Treatment / Pharmacological Management

The treatment of shock involves specific reversal of the underlying cause plus non-specific hemodynamic correction.

General Principles

  1. Maintain airway and ventilation (supplemental O₂ or mechanical ventilation)
  2. Restore blood volume (IV crystalloids, colloids, blood transfusion)
  3. Monitor hemodynamic parameters (CVP, MAP, urine output, lactate)
  4. Treat underlying cause (antibiotics for sepsis, revascularization for MI, etc.)

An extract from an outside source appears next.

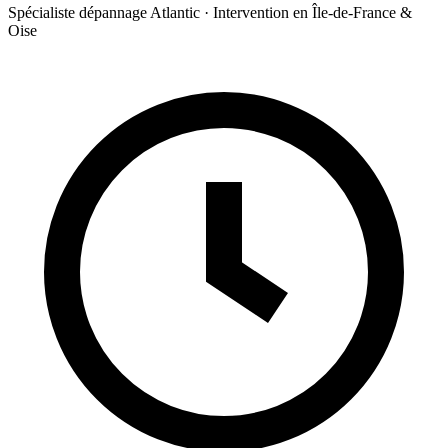
Spécialiste dépannage Atlantic · Intervention en Île-de-France &
Oise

Vasoactive/Pharmacological Agents

When basic measures are insufficient, vasoactive drugs are used:

1. Dopamine (DA)

  • Dose-dependent effects:
    • Low dose (1-5 µg/kg/min): D₁ receptor activation → renal and splanchnic vasodilation (preserves renal function)
    • Moderate dose (5-10 µg/kg/min): β₁ agonism → increased cardiac output and inotropy
    • High dose (>10-20 µg/kg/min): α₁ agonism → peripheral vasoconstriction (similar to NE)
  • Preferred in cardiogenic shock for its combined inotropic and renal-protective effects

2. Dobutamine

  • Selective β₁ agonist (with some β₂ and α effects from its stereoisomers)
  • Increases myocardial contractility with minimal increase in heart rate or peripheral resistance
  • Drug of choice in cardiogenic shock to improve cardiac output
  • Less arrhythmogenic than isoproterenol

3. Norepinephrine (NE)

  • Potent α₁ + β₁ agonist
  • Increases peripheral vascular resistance and blood pressure
  • Risk: intensifies peripheral vasoconstriction, potentially worsening organ ischemia (kidneys, gut)
  • Useful in septic shock to restore MAP when vasodilation is refractory

4. Epinephrine (Epi)

  • α + β agonist
  • Increases heart rate and myocardial contractility
  • Risk: predisposes to dangerous arrhythmias; increases myocardial O₂ demand
  • Drug of choice in anaphylactic shock (reverses bronchospasm, vasodilation, and urticaria)

5. Phenylephrine, Metaraminol, Vasopressin

  • Pure α₁ agonists (except vasopressin - V1 receptor agonist)
  • Used when hypotension is so severe that vasoconstriction is needed to maintain CNS perfusion
  • Particularly useful in neurogenic shock (after spinal anesthesia/injury) where sympathetic tone is lost
  • Caution: in cardiogenic shock, further vasoconstriction increases cardiac work and may be detrimental

6. Vasodilators (Nitroprusside, Nitrates)

  • Used in cardiogenic shock when reflex vasoconstriction is already intense
  • Decrease afterload, reduce cardiac work, improve blood flow to kidneys and gut
  • Can improve cardiac output if a minimal acceptable blood pressure can be maintained

7. Corticosteroids

  • Relative adrenal insufficiency is common in septic shock
  • Low-dose hydrocortisone (200-300 mg/day) is used in vasopressor-dependent septic shock refractory to fluids and vasopressors (Surviving Sepsis Campaign guidelines)
  • Restores vascular sensitivity to catecholamines

8. Antibiotics

  • In septic shock: prompt, broad-spectrum antibiotics must be started within 1 hour of recognition
  • Choice guided by suspected source and local antibiogram
(Goodman & Gilman's Pharmacological Basis of Therapeutics, pp. 285-286)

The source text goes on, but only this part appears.